--- Data to use Enclosed Below ---
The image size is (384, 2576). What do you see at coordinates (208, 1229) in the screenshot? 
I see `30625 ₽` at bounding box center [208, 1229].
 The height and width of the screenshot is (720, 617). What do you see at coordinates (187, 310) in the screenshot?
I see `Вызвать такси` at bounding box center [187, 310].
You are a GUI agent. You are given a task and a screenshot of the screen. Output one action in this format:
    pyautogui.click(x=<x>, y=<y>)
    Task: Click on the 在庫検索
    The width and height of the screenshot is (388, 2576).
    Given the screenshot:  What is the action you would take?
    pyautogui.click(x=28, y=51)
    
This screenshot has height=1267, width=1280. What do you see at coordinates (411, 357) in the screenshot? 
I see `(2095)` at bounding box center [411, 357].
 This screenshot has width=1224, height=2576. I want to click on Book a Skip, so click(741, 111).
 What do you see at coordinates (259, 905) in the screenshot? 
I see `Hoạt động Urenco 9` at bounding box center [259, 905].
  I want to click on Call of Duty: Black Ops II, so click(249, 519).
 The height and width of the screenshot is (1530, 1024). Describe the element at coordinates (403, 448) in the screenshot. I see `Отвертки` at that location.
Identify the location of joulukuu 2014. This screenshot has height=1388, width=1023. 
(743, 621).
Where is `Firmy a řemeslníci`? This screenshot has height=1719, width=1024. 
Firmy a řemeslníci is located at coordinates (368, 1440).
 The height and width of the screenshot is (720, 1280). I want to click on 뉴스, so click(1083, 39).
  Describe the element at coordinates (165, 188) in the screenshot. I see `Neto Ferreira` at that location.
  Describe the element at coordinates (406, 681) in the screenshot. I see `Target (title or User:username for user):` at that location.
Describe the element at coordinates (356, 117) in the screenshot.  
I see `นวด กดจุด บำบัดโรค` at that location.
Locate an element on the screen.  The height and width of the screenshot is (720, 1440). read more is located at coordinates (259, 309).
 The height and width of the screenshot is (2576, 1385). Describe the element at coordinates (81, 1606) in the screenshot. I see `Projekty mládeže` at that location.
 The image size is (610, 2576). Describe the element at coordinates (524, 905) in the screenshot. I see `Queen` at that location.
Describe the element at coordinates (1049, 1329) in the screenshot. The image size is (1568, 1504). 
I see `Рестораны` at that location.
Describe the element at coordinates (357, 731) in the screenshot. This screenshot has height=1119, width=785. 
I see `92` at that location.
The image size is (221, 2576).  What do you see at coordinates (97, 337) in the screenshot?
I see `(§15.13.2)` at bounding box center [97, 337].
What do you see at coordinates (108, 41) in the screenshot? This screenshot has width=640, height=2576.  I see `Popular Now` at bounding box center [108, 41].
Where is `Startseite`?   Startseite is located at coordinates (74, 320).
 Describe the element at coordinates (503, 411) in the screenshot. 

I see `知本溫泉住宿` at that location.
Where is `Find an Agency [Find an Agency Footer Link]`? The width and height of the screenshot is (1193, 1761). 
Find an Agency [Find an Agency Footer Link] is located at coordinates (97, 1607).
--- End of Enclosed Data to use ---
What you should do
All of the records above should be copied exactly.

Task result
The image size is (384, 2576). What do you see at coordinates (208, 1229) in the screenshot? 
I see `30625 ₽` at bounding box center [208, 1229].
 The height and width of the screenshot is (720, 617). What do you see at coordinates (187, 310) in the screenshot?
I see `Вызвать такси` at bounding box center [187, 310].
You are a GUI agent. You are given a task and a screenshot of the screen. Output one action in this format:
    pyautogui.click(x=<x>, y=<y>)
    Task: Click on the 在庫検索
    The width and height of the screenshot is (388, 2576).
    Given the screenshot:  What is the action you would take?
    pyautogui.click(x=28, y=51)
    
This screenshot has height=1267, width=1280. What do you see at coordinates (411, 357) in the screenshot? 
I see `(2095)` at bounding box center [411, 357].
 This screenshot has width=1224, height=2576. I want to click on Book a Skip, so click(741, 111).
 What do you see at coordinates (259, 905) in the screenshot? 
I see `Hoạt động Urenco 9` at bounding box center [259, 905].
  I want to click on Call of Duty: Black Ops II, so click(249, 519).
 The height and width of the screenshot is (1530, 1024). Describe the element at coordinates (403, 448) in the screenshot. I see `Отвертки` at that location.
Identify the location of joulukuu 2014. This screenshot has height=1388, width=1023. 
(743, 621).
Where is `Firmy a řemeslníci`? This screenshot has height=1719, width=1024. 
Firmy a řemeslníci is located at coordinates (368, 1440).
 The height and width of the screenshot is (720, 1280). I want to click on 뉴스, so click(1083, 39).
  Describe the element at coordinates (165, 188) in the screenshot. I see `Neto Ferreira` at that location.
  Describe the element at coordinates (406, 681) in the screenshot. I see `Target (title or User:username for user):` at that location.
Describe the element at coordinates (356, 117) in the screenshot.  
I see `นวด กดจุด บำบัดโรค` at that location.
Locate an element on the screen.  The height and width of the screenshot is (720, 1440). read more is located at coordinates (259, 309).
 The height and width of the screenshot is (2576, 1385). Describe the element at coordinates (81, 1606) in the screenshot. I see `Projekty mládeže` at that location.
 The image size is (610, 2576). Describe the element at coordinates (524, 905) in the screenshot. I see `Queen` at that location.
Describe the element at coordinates (1049, 1329) in the screenshot. The image size is (1568, 1504). 
I see `Рестораны` at that location.
Describe the element at coordinates (357, 731) in the screenshot. This screenshot has height=1119, width=785. 
I see `92` at that location.
The image size is (221, 2576).  What do you see at coordinates (97, 337) in the screenshot?
I see `(§15.13.2)` at bounding box center [97, 337].
What do you see at coordinates (108, 41) in the screenshot? This screenshot has width=640, height=2576.  I see `Popular Now` at bounding box center [108, 41].
Where is `Startseite`?   Startseite is located at coordinates (74, 320).
 Describe the element at coordinates (503, 411) in the screenshot. 

I see `知本溫泉住宿` at that location.
Where is `Find an Agency [Find an Agency Footer Link]`? The width and height of the screenshot is (1193, 1761). 
Find an Agency [Find an Agency Footer Link] is located at coordinates (97, 1607).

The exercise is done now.